Westchester will save $1.1 million this year and another $2.5 million next year, he said.
“It’s a huge relief,” said commuter Virginia Sheahan, a Yonkers resident who was one of the leaders in the effort to save the bus service. “I can get to work. That’s what I need to do.”
Though Sheahan had some concerns with what “peak hours” meant and how weekend riders would be affected, she said this showed that government was responsive.
“Hopefully this will cover the core of the ridership for the 4C and maybe if the ride proves to pay for itself, maybe we can get more service back,” she said.
Some riders had said they’d be willing to pay more for the service to help it cover costs. This compromise incorporated input from riders and county lawmakers, while eliminating the $2.5 million taxpayer subsidy, Astorino said.

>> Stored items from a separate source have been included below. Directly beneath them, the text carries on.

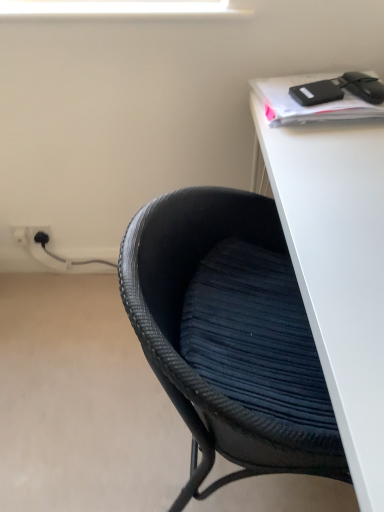 I want to click on vacant space that is to the left of black woven chair at lower left, so click(74, 402). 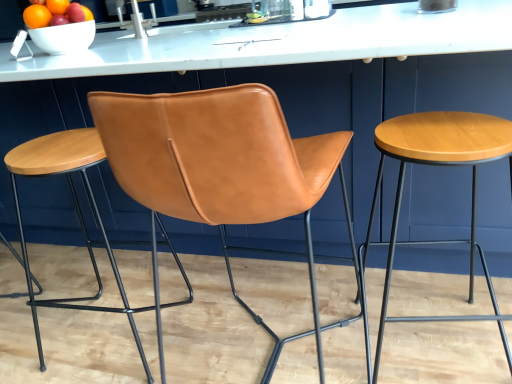 Question: Considering the relative sizes of wooden stool at right, arranged as the 2th stool when viewed from the left, and cognac leather chair at center in the image provided, is wooden stool at right, arranged as the 2th stool when viewed from the left, bigger than cognac leather chair at center?

Choices:
 (A) yes
 (B) no

Answer: (B)

Question: Does wooden stool at right, the 1th stool from the right, lie behind cognac leather chair at center?

Choices:
 (A) yes
 (B) no

Answer: (A)

Question: Is wooden stool at right, the 1th stool from the right, taller than cognac leather chair at center?

Choices:
 (A) no
 (B) yes

Answer: (A)

Question: Is cognac leather chair at center inside wooden stool at right, arranged as the 2th stool when viewed from the left?

Choices:
 (A) yes
 (B) no

Answer: (B)

Question: From the image's perspective, is wooden stool at right, the 1th stool from the right, under cognac leather chair at center?

Choices:
 (A) no
 (B) yes

Answer: (B)

Question: Considering the positions of point (98, 294) and point (44, 11), is point (98, 294) closer or farther from the camera than point (44, 11)?

Choices:
 (A) closer
 (B) farther

Answer: (A)

Question: From a real-world perspective, is saddle brown leather stool at center, which ranks as the second stool in right-to-left order, positioned above or below shiny ceramic bowl at upper left?

Choices:
 (A) above
 (B) below

Answer: (B)

Question: From the image's perspective, is saddle brown leather stool at center, which ranks as the second stool in right-to-left order, located above or below shiny ceramic bowl at upper left?

Choices:
 (A) above
 (B) below

Answer: (B)

Question: From their relative heights in the image, would you say saddle brown leather stool at center, which is the 1th stool in left-to-right order, is taller or shorter than shiny ceramic bowl at upper left?

Choices:
 (A) tall
 (B) short

Answer: (A)

Question: Considering their positions, is saddle brown leather stool at center, which ranks as the second stool in right-to-left order, located in front of or behind wooden stool at right, the 1th stool from the right?

Choices:
 (A) behind
 (B) front

Answer: (A)

Question: Is saddle brown leather stool at center, which is the 1th stool in left-to-right order, wider or thinner than wooden stool at right, the 1th stool from the right?

Choices:
 (A) wide
 (B) thin

Answer: (A)

Question: From a real-world perspective, is saddle brown leather stool at center, which is the 1th stool in left-to-right order, physically located above or below wooden stool at right, the 1th stool from the right?

Choices:
 (A) below
 (B) above

Answer: (B)

Question: Does point (15, 192) appear closer or farther from the camera than point (385, 301)?

Choices:
 (A) farther
 (B) closer

Answer: (A)

Question: From a real-world perspective, is white glossy bowl at upper left physically located above or below wooden stool at right, the 1th stool from the right?

Choices:
 (A) below
 (B) above

Answer: (B)

Question: Is white glossy bowl at upper left inside or outside of wooden stool at right, arranged as the 2th stool when viewed from the left?

Choices:
 (A) inside
 (B) outside

Answer: (B) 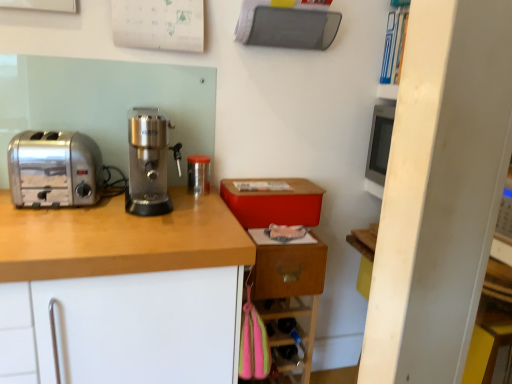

Since Westchester faces a $166 million budget gap in 2011, the county executive said going forward the county cannot continue to operate the route, so his administration is working with Liberty Lines on a possible spin-off next year where the bus operator would take control over fares and schedules.
There is no guarantee that the route will make it past Dec. 31, Astorino said, so he will continue negotiations with the MTA on finding an alternative, which could include extending city express buses from the Bronx to Manhattan to three Yonkers stops.
“Ultimately, much will depend on whether there are enough riders to keep the route viable,” said.
Astorino in March first proposed eliminating the route as part of $16 million in short-term cuts to transportation, social services, parks and staffing as a way to address a “staggering” fiscal crisis.
Riders, local leaders and some legislators quickly protested the cut, saying that the service was vital to the region and homeowners along the route.
The service began in the early 1980s, when commuter train service to New York City was much less reliable and more unpleasant, but that changed in 1983 when Metro-North took over the rail lines. Bus ridership then began to decline. The line currently serves about 800 people a day.
Chairman Ken Jenkins, D-Yonkers, who had been critical of the cut, said the bipartisan agreement was a suitable alternative and “a victory for Westchester commuters.”
“I am confident that we have reached an outcome that will be extremely satisfactory to those who travel on the route,” Jenkins said.
Legislators Gordon Burrows and Bernice Spreckman, Republicans from Yonkers, said they were gratified by the decision. They said the riders “were great allies” whose efforts made a strong case to salvage the line.
Greenburgh Town Supervisor Paul Feiner called it a “really positive” development that showed that Astorino listened those affected and could reach agreements with other leaders.
“This highlights a willingness to listen to the people,” Feiner said of Astorino.